# Data preparation for automatic music generation.
### Created by Juan Julian Cea Moran
#### Github: Juanju97
---
This notebook is intended to explore the data and generate some insights as well as a suitable preprocessing method which prepares data to be used by the model.

## Creating vocabulary and data
---
In this section, the goal is to analize all midi files and generate a vocabulary contaning all different types of notes and chords.
We also want to store all midi notes in individual arrays (data object).

In [None]:
from music21 import converter, instrument, chord, note, pitch
import glob

vocabulary = set([])
data = []
i = 0

for file in glob.glob("../data/classic_dataset/*.mid"):
    midi = converter.parse(file)

    tracks = instrument.partitionByInstrument(midi)

    if tracks:
        main_track = tracks.parts[0].recurse()
    else:
        main_track = midi.flat.notes

    file_notes = []
    for e in main_track:
        if isinstance(e, note.Note):
            element = e.nameWithOctave + "_" + str(e.duration.quarterLength)

            vocabulary.add(element)
            file_notes.append(element)

        elif isinstance(e, note.Rest):
            element = "rest_" + str(e.duration.quarterLength)

            vocabulary.add(element)
            file_notes.append(element)
             
        elif isinstance(e, chord.Chord):
            chord_notes = '.'.join([str(p) for p in e.pitches])
            element = chord_notes + "_" + str(e.duration.quarterLength)
            
            vocabulary.add(element)
            file_notes.append(element)
    
    data.append(file_notes)
    i += 1
    print(i)

In [2]:
import pickle

pickle.dump(sorted(vocabulary), open("./data/classic_dataset/vocabulary.p", "wb"))
pickle.dump(data, open("./data/classic_dataset/data.p", "wb"))


## Mapping the vocabulary and formating data
---
Now we want to feed the model with this data.
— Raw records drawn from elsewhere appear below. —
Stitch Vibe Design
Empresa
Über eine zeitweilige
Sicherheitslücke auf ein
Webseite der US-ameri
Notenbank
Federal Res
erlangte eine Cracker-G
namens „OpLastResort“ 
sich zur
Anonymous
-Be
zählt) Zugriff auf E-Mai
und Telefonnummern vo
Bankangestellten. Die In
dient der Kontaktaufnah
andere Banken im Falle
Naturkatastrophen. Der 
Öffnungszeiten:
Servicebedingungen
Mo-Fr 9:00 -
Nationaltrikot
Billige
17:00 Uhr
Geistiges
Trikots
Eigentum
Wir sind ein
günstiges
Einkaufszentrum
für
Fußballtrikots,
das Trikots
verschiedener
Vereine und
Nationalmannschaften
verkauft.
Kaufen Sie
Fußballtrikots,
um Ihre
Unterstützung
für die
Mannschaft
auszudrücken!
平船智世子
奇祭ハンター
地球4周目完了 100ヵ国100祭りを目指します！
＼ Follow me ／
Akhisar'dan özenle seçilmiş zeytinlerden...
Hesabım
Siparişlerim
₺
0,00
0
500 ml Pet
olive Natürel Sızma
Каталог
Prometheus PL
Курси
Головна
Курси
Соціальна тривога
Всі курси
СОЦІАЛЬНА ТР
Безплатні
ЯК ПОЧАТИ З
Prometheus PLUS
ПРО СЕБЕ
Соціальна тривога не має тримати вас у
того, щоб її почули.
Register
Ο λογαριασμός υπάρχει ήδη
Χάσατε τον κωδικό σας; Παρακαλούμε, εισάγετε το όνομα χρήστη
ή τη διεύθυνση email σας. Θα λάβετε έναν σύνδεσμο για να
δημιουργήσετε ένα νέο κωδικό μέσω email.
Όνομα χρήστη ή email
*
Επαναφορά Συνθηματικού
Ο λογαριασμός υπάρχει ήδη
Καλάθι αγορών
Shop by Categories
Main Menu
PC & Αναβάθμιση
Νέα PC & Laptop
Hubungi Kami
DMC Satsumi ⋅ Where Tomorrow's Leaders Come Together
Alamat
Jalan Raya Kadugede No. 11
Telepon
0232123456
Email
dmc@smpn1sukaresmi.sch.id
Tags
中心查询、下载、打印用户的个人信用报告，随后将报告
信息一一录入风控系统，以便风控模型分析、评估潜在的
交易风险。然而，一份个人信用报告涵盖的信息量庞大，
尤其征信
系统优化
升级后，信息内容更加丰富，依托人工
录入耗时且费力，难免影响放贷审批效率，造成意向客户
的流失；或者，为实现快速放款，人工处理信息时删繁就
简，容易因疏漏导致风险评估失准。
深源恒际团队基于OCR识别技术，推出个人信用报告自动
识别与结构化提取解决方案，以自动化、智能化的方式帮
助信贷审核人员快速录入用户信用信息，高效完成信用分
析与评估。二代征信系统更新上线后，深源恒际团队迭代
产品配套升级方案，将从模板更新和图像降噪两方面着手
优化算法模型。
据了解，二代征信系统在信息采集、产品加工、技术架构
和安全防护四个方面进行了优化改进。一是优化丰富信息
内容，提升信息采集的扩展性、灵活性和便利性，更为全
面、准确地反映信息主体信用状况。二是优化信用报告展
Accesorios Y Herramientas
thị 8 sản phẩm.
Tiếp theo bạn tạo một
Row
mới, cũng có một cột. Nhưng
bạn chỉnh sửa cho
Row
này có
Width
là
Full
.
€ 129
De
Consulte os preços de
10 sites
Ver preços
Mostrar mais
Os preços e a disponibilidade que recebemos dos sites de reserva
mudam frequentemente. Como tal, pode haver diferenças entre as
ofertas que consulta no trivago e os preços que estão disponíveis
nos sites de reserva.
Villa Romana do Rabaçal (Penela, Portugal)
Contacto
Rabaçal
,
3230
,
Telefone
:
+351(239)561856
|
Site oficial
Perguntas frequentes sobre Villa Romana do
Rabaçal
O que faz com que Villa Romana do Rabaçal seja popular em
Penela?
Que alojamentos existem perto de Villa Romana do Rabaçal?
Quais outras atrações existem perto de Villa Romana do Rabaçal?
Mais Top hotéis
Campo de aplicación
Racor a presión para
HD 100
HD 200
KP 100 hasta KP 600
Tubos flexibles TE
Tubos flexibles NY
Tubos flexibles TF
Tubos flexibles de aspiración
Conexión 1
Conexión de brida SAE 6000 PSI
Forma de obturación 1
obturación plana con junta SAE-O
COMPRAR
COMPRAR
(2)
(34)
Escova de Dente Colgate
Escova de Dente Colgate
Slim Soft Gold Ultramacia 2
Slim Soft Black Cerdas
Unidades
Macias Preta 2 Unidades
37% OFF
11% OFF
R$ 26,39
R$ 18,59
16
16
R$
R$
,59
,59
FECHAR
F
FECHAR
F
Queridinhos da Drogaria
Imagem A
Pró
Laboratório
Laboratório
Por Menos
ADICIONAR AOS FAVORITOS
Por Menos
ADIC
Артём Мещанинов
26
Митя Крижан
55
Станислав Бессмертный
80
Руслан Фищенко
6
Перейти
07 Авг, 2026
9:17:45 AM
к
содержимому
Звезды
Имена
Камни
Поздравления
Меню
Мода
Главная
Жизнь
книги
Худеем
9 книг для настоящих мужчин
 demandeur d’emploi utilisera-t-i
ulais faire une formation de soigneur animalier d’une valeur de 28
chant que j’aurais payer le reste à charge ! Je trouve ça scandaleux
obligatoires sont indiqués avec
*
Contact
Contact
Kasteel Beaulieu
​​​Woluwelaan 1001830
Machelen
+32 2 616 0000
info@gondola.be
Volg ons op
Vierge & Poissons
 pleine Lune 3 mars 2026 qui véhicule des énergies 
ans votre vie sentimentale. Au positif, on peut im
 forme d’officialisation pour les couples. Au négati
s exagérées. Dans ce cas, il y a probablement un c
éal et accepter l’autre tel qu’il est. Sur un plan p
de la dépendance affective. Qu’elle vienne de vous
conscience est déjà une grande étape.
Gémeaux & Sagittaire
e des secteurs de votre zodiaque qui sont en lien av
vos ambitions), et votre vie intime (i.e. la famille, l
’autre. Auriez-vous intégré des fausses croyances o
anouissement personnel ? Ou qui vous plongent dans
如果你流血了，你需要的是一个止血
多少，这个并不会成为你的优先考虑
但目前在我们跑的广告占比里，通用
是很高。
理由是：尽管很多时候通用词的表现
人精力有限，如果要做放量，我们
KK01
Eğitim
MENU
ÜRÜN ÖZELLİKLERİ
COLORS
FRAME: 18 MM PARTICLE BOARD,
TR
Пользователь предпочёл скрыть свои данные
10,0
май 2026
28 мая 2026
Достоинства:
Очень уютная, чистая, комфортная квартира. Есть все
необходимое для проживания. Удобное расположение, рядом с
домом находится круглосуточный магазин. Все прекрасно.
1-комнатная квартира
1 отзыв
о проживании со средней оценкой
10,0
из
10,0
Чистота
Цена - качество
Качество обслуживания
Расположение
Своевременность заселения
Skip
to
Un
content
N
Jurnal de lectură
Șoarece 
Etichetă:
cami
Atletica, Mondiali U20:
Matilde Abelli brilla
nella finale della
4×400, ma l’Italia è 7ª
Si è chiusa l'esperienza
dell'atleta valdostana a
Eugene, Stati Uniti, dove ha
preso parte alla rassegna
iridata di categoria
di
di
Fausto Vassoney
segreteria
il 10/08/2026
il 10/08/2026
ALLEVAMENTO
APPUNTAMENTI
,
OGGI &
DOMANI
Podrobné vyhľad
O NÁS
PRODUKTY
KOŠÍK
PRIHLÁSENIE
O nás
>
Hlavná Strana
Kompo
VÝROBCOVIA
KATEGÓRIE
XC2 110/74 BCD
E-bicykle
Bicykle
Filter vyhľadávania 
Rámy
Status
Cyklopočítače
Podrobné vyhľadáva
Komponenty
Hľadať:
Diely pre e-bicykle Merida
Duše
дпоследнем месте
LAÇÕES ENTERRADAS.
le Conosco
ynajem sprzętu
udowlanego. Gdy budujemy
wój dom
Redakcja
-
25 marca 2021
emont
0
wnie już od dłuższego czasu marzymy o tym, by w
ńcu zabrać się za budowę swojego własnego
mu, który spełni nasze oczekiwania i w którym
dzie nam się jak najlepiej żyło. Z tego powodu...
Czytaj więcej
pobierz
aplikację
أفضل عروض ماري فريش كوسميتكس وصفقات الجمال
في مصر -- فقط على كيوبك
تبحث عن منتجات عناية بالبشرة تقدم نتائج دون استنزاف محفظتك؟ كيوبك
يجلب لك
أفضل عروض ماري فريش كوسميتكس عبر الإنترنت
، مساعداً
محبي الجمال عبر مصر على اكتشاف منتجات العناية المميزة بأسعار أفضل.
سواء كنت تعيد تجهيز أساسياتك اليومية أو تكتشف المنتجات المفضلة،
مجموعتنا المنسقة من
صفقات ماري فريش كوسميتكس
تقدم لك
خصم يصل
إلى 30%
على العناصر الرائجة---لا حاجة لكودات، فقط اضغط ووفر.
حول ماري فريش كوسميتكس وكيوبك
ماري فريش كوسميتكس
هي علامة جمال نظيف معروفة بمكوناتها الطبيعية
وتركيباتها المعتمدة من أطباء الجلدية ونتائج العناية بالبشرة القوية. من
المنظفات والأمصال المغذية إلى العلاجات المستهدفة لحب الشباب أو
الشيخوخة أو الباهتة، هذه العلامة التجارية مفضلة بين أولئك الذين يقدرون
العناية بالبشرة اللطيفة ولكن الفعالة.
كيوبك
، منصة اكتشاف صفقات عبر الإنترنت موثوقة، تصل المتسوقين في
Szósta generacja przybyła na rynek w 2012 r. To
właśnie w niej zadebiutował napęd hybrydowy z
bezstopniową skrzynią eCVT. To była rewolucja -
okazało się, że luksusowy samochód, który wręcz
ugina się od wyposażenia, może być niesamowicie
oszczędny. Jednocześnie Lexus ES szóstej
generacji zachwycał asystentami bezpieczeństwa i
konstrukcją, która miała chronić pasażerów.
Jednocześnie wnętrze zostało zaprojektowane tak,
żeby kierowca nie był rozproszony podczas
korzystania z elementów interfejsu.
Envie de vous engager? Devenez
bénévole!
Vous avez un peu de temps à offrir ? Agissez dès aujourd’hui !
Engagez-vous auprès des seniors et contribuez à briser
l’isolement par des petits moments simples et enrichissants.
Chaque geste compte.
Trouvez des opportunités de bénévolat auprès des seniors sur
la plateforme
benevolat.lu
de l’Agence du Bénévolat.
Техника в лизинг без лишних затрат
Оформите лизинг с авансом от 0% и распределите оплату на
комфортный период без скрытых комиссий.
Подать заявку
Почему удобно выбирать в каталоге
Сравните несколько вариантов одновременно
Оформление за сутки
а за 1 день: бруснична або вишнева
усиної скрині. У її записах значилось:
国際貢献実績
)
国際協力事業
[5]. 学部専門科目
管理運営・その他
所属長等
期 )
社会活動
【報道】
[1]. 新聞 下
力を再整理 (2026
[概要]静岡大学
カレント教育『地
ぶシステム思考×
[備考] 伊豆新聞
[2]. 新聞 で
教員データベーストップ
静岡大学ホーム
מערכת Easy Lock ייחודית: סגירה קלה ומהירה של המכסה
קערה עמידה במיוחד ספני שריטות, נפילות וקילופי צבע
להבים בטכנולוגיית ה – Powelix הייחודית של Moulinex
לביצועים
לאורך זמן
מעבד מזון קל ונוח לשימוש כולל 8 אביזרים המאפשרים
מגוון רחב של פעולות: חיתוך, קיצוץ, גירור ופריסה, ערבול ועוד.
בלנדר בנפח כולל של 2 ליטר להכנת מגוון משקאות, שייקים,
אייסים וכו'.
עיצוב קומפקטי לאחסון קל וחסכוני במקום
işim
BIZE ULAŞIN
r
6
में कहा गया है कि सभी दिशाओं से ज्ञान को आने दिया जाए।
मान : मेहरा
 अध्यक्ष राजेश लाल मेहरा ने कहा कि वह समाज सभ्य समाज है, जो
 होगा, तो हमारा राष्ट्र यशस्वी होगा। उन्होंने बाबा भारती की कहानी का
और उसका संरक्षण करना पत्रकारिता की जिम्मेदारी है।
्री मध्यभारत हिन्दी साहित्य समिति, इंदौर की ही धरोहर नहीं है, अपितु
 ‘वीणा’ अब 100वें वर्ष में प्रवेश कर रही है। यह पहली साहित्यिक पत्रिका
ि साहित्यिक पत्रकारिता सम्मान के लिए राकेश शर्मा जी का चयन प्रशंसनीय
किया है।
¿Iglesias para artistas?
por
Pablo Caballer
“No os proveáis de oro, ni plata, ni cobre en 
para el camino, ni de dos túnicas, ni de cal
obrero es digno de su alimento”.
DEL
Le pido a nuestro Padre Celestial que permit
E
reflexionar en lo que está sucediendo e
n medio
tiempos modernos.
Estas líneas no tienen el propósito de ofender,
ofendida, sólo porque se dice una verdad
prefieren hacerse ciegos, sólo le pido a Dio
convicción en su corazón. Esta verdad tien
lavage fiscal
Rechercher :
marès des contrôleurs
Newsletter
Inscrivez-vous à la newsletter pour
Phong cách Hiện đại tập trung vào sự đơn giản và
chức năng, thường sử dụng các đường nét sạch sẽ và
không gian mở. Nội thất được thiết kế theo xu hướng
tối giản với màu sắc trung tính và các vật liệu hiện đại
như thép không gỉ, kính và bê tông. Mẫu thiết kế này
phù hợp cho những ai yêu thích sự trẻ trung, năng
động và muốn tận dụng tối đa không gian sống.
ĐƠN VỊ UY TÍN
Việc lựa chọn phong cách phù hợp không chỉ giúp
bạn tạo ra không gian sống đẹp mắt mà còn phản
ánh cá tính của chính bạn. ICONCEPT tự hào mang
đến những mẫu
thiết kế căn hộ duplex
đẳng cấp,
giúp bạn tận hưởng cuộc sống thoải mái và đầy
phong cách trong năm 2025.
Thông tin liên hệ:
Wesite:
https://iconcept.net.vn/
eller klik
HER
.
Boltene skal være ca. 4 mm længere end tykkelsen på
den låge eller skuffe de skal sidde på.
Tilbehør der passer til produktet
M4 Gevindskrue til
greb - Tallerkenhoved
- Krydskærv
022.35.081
The model performs better with numbers, so we need to map each value of the vocabulary into a number so the model can process it.

In [21]:
import pickle

vocabulary = pickle.load(open("./data/classic_dataset/vocabulary.p", "rb"))

map_voc = dict((element, number) for number, element in enumerate(vocabulary))

Now, we have to apply the vocabulary to codificate the data.

In [31]:
import pandas
import numpy

formated_data = [[map_voc[n] for n in file] for file in data]

pickle.dump(formated_data, open("./data/classic_dataset/formated_data.p", "wb"))